▶ Exercise aim: Could you set down exactly the lines in the records below between the line holding "acceptance is expressly limited to these" and the line holding "colleagues, ‘it’s time", inclusive?

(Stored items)

────────

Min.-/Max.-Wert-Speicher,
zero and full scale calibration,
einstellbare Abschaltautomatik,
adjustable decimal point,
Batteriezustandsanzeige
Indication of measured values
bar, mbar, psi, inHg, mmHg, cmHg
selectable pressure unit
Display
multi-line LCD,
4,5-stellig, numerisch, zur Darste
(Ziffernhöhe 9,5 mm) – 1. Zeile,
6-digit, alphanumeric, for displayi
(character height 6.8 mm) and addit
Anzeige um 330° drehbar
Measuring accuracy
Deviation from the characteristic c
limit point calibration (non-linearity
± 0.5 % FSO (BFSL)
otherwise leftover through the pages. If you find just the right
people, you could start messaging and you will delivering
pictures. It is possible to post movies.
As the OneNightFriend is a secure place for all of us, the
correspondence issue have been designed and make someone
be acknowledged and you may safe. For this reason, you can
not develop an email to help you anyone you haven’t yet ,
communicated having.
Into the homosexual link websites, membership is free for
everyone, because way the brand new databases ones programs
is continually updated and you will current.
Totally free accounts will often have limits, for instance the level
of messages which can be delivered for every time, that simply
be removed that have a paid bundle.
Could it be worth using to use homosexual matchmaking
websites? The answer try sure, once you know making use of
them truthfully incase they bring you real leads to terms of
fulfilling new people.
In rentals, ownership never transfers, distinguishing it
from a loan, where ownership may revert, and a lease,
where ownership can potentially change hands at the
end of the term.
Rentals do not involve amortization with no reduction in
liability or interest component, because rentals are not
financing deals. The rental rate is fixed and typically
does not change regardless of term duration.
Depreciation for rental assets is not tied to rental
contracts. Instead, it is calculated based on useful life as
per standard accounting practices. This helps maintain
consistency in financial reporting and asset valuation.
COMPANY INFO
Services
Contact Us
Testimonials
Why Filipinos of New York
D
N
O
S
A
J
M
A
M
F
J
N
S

────────

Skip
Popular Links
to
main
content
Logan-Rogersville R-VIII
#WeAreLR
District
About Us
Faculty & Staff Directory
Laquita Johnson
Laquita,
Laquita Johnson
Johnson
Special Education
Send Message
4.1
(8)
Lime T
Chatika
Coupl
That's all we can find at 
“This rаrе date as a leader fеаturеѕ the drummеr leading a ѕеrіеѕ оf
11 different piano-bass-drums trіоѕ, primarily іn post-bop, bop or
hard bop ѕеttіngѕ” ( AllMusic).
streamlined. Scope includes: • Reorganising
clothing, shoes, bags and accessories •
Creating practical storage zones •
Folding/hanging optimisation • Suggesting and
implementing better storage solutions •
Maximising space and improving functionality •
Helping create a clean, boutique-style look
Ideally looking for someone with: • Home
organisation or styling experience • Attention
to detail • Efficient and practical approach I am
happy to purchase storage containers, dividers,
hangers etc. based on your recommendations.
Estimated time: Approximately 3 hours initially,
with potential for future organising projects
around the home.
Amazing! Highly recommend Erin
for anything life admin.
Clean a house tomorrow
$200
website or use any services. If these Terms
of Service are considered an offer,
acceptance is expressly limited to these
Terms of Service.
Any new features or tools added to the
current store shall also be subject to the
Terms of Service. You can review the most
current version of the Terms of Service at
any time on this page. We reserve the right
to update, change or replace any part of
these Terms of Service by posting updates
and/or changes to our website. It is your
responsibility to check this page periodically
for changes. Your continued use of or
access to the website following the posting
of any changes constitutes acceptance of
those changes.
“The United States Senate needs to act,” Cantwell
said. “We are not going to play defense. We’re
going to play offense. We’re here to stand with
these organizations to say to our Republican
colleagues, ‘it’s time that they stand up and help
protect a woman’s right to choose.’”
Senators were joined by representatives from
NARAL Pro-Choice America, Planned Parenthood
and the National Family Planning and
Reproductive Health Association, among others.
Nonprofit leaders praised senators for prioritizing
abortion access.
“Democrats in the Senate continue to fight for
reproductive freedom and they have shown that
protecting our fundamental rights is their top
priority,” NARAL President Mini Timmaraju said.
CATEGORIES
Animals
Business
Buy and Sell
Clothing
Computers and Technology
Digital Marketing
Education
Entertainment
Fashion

────────

▶ Problem solution:
acceptance is expressly limited to these
Terms of Service.
Any new features or tools added to the
current store shall also be subject to the
Terms of Service. You can review the most
current version of the Terms of Service at
any time on this page. We reserve the right
to update, change or replace any part of
these Terms of Service by posting updates
and/or changes to our website. It is your
responsibility to check this page periodically
for changes. Your continued use of or
access to the website following the posting
of any changes constitutes acceptance of
those changes.
“The United States Senate needs to act,” Cantwell
said. “We are not going to play defense. We’re
going to play offense. We’re here to stand with
these organizations to say to our Republican
colleagues, ‘it’s time that they stand up and help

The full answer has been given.